Copy every line from the data below in which the string "trim" can be found.

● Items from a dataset
:::

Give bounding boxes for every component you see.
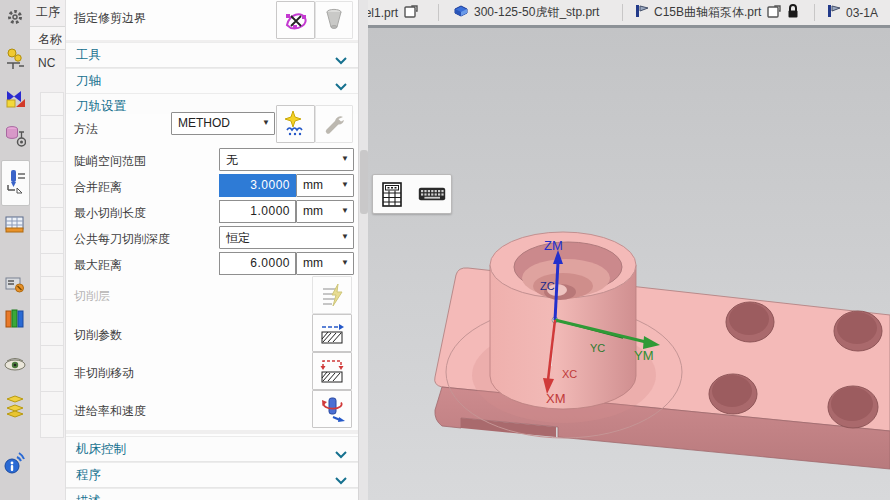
display-boundary-button[interactable] xyxy=(315,1,353,39)
navigator-empty-rows xyxy=(40,92,64,438)
new-window-icon[interactable] xyxy=(766,4,781,22)
cut-params-label: 切削参数 xyxy=(74,327,122,344)
axis-label-yc: YC xyxy=(590,342,605,354)
min-cut-length-input[interactable]: 1.0000 xyxy=(219,200,296,223)
table-icon[interactable] xyxy=(2,212,28,238)
visibility-eye-icon[interactable] xyxy=(2,352,28,378)
tool-target-icon[interactable] xyxy=(2,124,28,150)
tab-vise[interactable]: 300-125-50虎钳_stp.prt xyxy=(452,0,599,25)
steep-dropdown[interactable]: 无 ▼ xyxy=(219,148,354,171)
navigator-root-item[interactable]: NC xyxy=(38,56,55,70)
merge-distance-unit-dropdown[interactable]: mm ▼ xyxy=(296,174,354,197)
part-flag-icon xyxy=(826,3,841,22)
navigator-tab[interactable]: 工序 xyxy=(36,4,60,21)
split-view-icon[interactable] xyxy=(2,86,28,112)
new-window-icon[interactable] xyxy=(403,4,418,22)
cut-levels-button xyxy=(312,276,352,314)
tab-crankcase[interactable]: C15B曲轴箱泵体.prt xyxy=(634,0,800,25)
dropdown-arrow-icon: ▼ xyxy=(341,232,349,241)
method-dropdown[interactable]: METHOD ▼ xyxy=(171,112,275,135)
left-icon-ribbon xyxy=(0,0,31,500)
part-block-icon xyxy=(452,3,469,22)
section-tool-axis[interactable]: 刀轴 xyxy=(66,68,359,94)
axis-label-zc: ZC xyxy=(540,280,555,292)
axis-label-ym: YM xyxy=(634,348,654,363)
feeds-button[interactable] xyxy=(312,390,352,428)
min-cut-length-label: 最小切削长度 xyxy=(74,205,146,222)
common-depth-dropdown[interactable]: 恒定 ▼ xyxy=(219,226,354,249)
keyboard-icon[interactable] xyxy=(416,180,448,208)
dropdown-arrow-icon: ▼ xyxy=(341,258,349,267)
part-tab-bar: del1.prt 300-125-50虎钳_stp.prt C15B曲轴箱泵体.… xyxy=(368,0,890,28)
merge-distance-input[interactable]: 3.0000 xyxy=(219,174,296,197)
chevron-down-icon xyxy=(335,471,347,489)
operation-navigator-panel: 工序 名称 NC xyxy=(30,0,66,500)
nx-cam-window: 工序 名称 NC 指定修剪边界 工具 刀轴 刀轨设置 方法 xyxy=(0,0,890,500)
section-tool[interactable]: 工具 xyxy=(66,42,359,68)
library-icon[interactable] xyxy=(2,306,28,332)
axis-label-xc: XC xyxy=(562,368,577,380)
create-tool-icon[interactable] xyxy=(2,46,28,72)
cut-params-button[interactable] xyxy=(312,314,352,352)
gear-icon[interactable] xyxy=(2,4,28,30)
edit-method-button[interactable] xyxy=(315,105,353,143)
dropdown-arrow-icon: ▼ xyxy=(341,206,349,215)
method-label: 方法 xyxy=(74,121,98,138)
section-machine-control[interactable]: 机床控制 xyxy=(66,436,359,462)
calculator-pad-icon[interactable] xyxy=(376,180,408,208)
tab-03-1a[interactable]: 03-1A xyxy=(826,0,878,25)
cut-levels-label: 切削层 xyxy=(74,288,110,305)
part-3d-view: ZM ZC YC YM XC XM xyxy=(368,28,890,500)
part-flag-icon xyxy=(634,3,649,22)
dropdown-arrow-icon: ▼ xyxy=(262,118,270,127)
layers-icon[interactable] xyxy=(2,394,28,420)
section-program[interactable]: 程序 xyxy=(66,462,359,488)
info-icon[interactable] xyxy=(2,450,28,476)
axis-label-xm: XM xyxy=(546,391,566,406)
lock-icon xyxy=(786,3,800,22)
new-method-button[interactable] xyxy=(276,105,315,143)
chevron-down-icon xyxy=(335,445,347,463)
chevron-down-icon xyxy=(335,51,347,69)
feeds-label: 进给率和速度 xyxy=(74,403,146,420)
floating-input-toolbar xyxy=(372,174,452,214)
trim-boundary-label: 指定修剪边界 xyxy=(74,10,146,27)
axis-label-zm: ZM xyxy=(544,238,563,253)
tab-model1[interactable]: del1.prt xyxy=(368,0,418,25)
dropdown-arrow-icon: ▼ xyxy=(341,154,349,163)
select-trim-boundary-button[interactable] xyxy=(276,1,315,39)
operation-navigator-icon[interactable] xyxy=(1,160,30,206)
scrollbar-thumb[interactable] xyxy=(360,150,368,214)
graphics-viewport[interactable]: ZM ZC YC YM XC XM xyxy=(368,28,890,500)
max-distance-input[interactable]: 6.0000 xyxy=(219,252,296,275)
non-cutting-label: 非切削移动 xyxy=(74,365,134,382)
operation-dialog: 指定修剪边界 工具 刀轴 刀轨设置 方法 METHOD ▼ xyxy=(65,0,359,500)
navigator-name-column[interactable]: 名称 xyxy=(30,26,65,50)
max-distance-label: 最大距离 xyxy=(74,257,122,274)
section-description[interactable]: 描述 xyxy=(66,488,359,500)
machine-icon[interactable] xyxy=(2,272,28,298)
max-distance-unit-dropdown[interactable]: mm ▼ xyxy=(296,252,354,275)
non-cutting-button[interactable] xyxy=(312,352,352,390)
dropdown-arrow-icon: ▼ xyxy=(341,180,349,189)
steep-label: 陡峭空间范围 xyxy=(74,153,146,170)
merge-distance-label: 合并距离 xyxy=(74,179,122,196)
min-cut-length-unit-dropdown[interactable]: mm ▼ xyxy=(296,200,354,223)
common-depth-label: 公共每刀切削深度 xyxy=(74,231,170,248)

:::

● Problem solution
trim-boundary-label: 指定修剪边界 xyxy=(74,10,146,27)
select-trim-boundary-button[interactable] xyxy=(276,1,315,39)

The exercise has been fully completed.